First of all, Gemini has complex multi-modal reasoning ability, which can help to understand complex written and visual information and discover indistinguishable knowledge content in massive data.
For example, it is instructed to filter irrelevant papers through the natural language prompt, or extract key data through reading. With a lunch break, Gemini can help you extract 250 document points from 200,000 papers, and further transform the data into any required chart form. This will greatly help to achieve innovative breakthroughs in science, finance and other fields at a digital speed.

The trained Gemini can obviously recognize and understand text, image and audio data at the same time, better understand subtle information and answer questions related to complex topics. This makes it especially good at explaining reasoning in subjects such as mathematics and physics. In the example, the staff showed that Gemini can check handwriting physical mistakes and explain the correct way.

In order to show the multimodal capabilities of Gemini more intuitively, Brother Chai released a video in X, saying that "the best way to understand the amazing potential capabilities of Gemini is to look at their practical applications".

In the video, Gemini taught the staff the pronunciation of "duck" in Mandarin according to the instructions, and also explained the Chinese tone.

The staff also gave Gemini a demonstration of interaction only in Chinese. By asking about the indoor light in a picture, Gemini is asked to give the orientation of the apartment in use. Gemini answers in Chinese and guesses that the room faces south. Circle a plant in the photo and ask what kind of lighting it needs. gemini then explains the plant species and lighting requirements. The whole process is as smooth as the mother tongue, which shows that Gemini is outstanding in multilingual environment, which is no less than GPT-4.

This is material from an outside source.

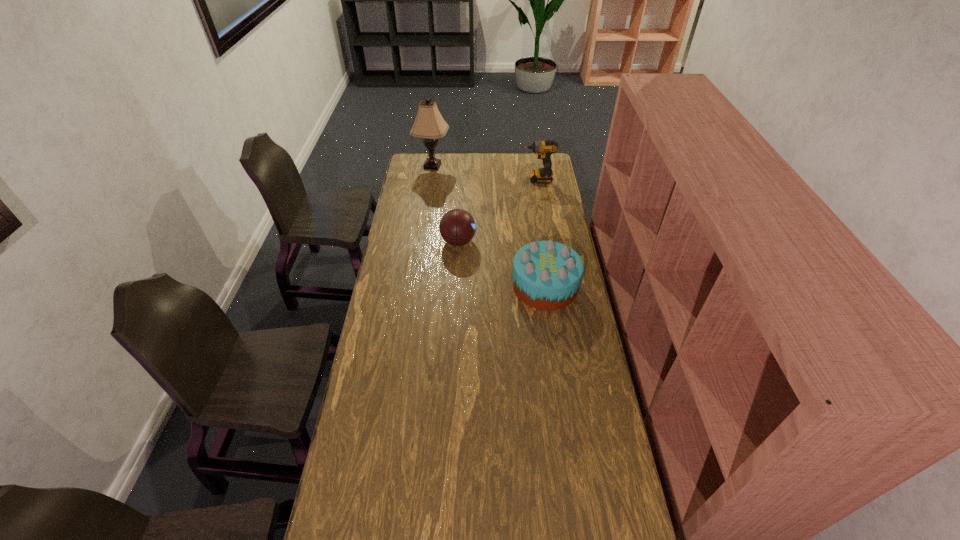 Where is `vacant point located 0.080m on the left of the nearest object`? This screenshot has height=540, width=960. vacant point located 0.080m on the left of the nearest object is located at coordinates (493, 286).

Identify the location of free location located on the back of the third farthest object. (461, 198).

The height and width of the screenshot is (540, 960). Find the location of `object that is at the far edge`. object that is at the far edge is located at coordinates (429, 124).

This screenshot has width=960, height=540. Identify the location of object at the left edge. (429, 124).

Where is `drill at the right edge`? This screenshot has height=540, width=960. drill at the right edge is located at coordinates (544, 149).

In addition, Gemini can understand, interpret and generate high-quality codes of the most popular programming languages in the world, such as Python, Java, C++ and Go. The ability to achieve cross-language work and handle complex information makes it one of the world’s leading basic coding models, helping programmers to use the powerful AI model as a collaborative tool to design applications.
For developers, starting from December 13th, Gemini Pro can be obtained through the Gemini API in Google AI Studio or Google Cloud Vertex AI. Android developers can also use Gemini Nano, the most efficient model for end-to-end tasks, through AICore.
Looking back on the development of Google’s big model all the way, compared with the continuous and rapid update of OpenAI’s "Wang Fried", Microsoft always seems to be one step behind when it integrates various AI functions of GPT into core products and pushes them to customers. When Bard, a chat robot, was released in February this year, it got off to a bad start, and the market value evaporated by 100 billion dollars overnight with a factual error. Benchmarking Microsoft Copilot’s Duet AI work suite, the market response was moderate, and the financial performance of cloud services also lost to Microsoft.
Especially after the internal friction caused by the reorganization of Brain and DeepMind teams and the loss of senior talents to OpenAI, Google’s AI battle is even more exhausted.
However, this is, after all, an AI pioneer who contributed to Transformer’s pioneering masterpiece Attention is all you need and the landmark artificial intelligence program AlphaGo, and inspired the subsequent development of many large models including ChatGPT. No matter from the technical genes, training data, capital and infrastructure, it should have one of the best strengths.
The release of Gemini is regarded by Google as the most critical technological innovation in the past decade. Can it make Google rally, beat OpenAI and regain the throne of the big model stadium?
Will the AI competition pattern be reshaped after Genmini Ultra comes out next year?
And, has everyone tried the new Google Bard? How do you feel?
Welcome to leave a message to share, or join the group to discuss with us!